More specifically, your code should translate a complete question into a lambdaexpression
of type < e, t >, which will then be β-reduced down to one of the form
"(\\x.P)", where P is a formula with free variable x. For example:
Who is a duck?
(\x. N_duck(x))
Which orange duck likes a frog?
(\x. ((A_orange(x) & N_duck(x)) &
(exists y. (N_frog(y) & T_like(x,y))))
Who does John like?
15
(\x. (exists y.((y=John) & T_like(y,x))))
One point may seem a little surprising: the semantics will make no use at all of the
singular/plural distinction. For instance, the questions Who is an orange duck and
Which ducks are orange will have the same meaning: in either case, we are asking for
the complete list of orange ducks. Likewise, Which ducks like a frog and Which ducks
like frogs are both interpreted as asking for the list of ducks each of whom likes at
least one frog. You might be able to think of cases where this policy seems unnatural,
but in general it works reasonably and avoids some nasty complications.
The template file semantics.py includes the model checker and dialogue session
code. Your task is to complete the definition of the recursive function sem to provide a
compositional translation from trees (as returned by restore_words) to lambda expressions.
A few sample clauses are provided for you. The clauses that will require the most
thought are those involving transitive verbs. Generous use of brackets is recommended!
Phrases of category P should translate to expressions of type e (entities); and phrases
of category T to expressions of type < e, < e, t >> (binary predicates) All other phrases
should translate to expressions of type < e, t > (unary predicates).

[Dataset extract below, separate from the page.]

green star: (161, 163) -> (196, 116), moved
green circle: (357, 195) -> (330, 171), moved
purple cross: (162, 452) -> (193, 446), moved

You can test your semantic function by using NLTK to parse and simplify the resulting
expressions, as illustrated by the comments in the template file. Once Parts A–D
are all completed, you can check that they all fit together by entering a fresh Python
session and typing
from semantics import *
dialogue()
16
Or just run
python2 semantics.py
This will launch a dialogue session into which you can type statements and questions
at will. Statements and questions end with ”.” and ”?” respectively. Build up your
own scenarios and ask complex queries about them, testing whether various kinds of
ambiguity are correctly detected and resolved where appropriate.
Part E: Limitations of the system [5 marks]

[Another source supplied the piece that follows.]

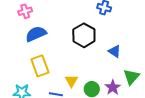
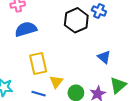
black hexagon: (84, 35) -> (76, 20), moved
yellow rectangle: (40, 66) -> (38, 63), moved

From your experience of playing with the completed system, you may discover features
that you may feel could be confusing or misleading for users. In a plain text file
improvements.txt, write a short paragraph explaining at least one way in which one
might wish to improve the current system without introducing any major new extensions
to the language it covers. Also explain whether you think such an improvement would
be easy or difficult to implement, given the material you have learned in the course.
Justify your answer.
Greater credit will be given for points that are not simply superficial features of the
implementation, but engage with the ideas covered by the course.
17
Submission instructions
To submit your work from the DICE machines, use the commands
submit inf2a cw2 statements.py pos_tagging.py
agreement.py semantics.py improvements.txt
Do not submit any other files you write.
An important note: your solution should be implemented so that it runs relatively
fast, even with the processing of sentences.txt. If it runs in an unreasonable amount
of time, you should revise it even if it works correctly. A “reasonable” amount of time
has to take into account that the markers run your code manually, and as such, wait
until it completes. They have to do it for many students
版权所有:编程辅导网 2021 All Rights Reserved 联系方式:QQ:99515681 微信:codinghelp 电子信箱:99515681@qq.com
免责声明:本站部分内容从网络整理而来,只供参考!如有版权问题可联系本站删除。